─── Data records ───

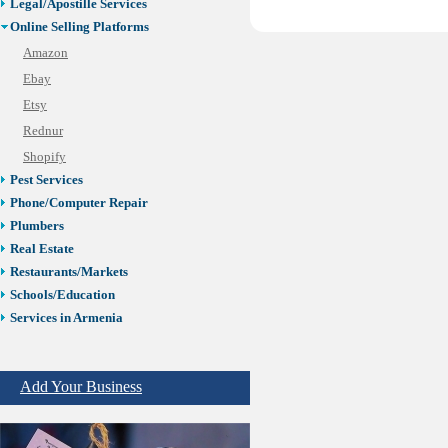
Legal/Apostille Services
Online Selling Platforms
Amazon
Ebay
Etsy
Rednur
Shopify
Pest Services
Phone/Computer Repair
Plumbers
Real Estate
Restaurants/Markets
Schools/Education
Services in Armenia
Shopping
Shuttle/Moving
Add Your Business
Sport Clubs
Tiling & Flooring
Tours/Travel/Car Rentals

───

What the exercise asks:
Word for word, restate all of the material, omitting the images.

Exercise response:
Legal/Apostille Services
Online Selling Platforms
Amazon
Ebay
Etsy
Rednur
Shopify
Pest Services
Phone/Computer Repair
Plumbers
Real Estate
Restaurants/Markets
Schools/Education
Services in Armenia
Shopping
Shuttle/Moving
Add Your Business
Sport Clubs
Tiling & Flooring
Tours/Travel/Car Rentals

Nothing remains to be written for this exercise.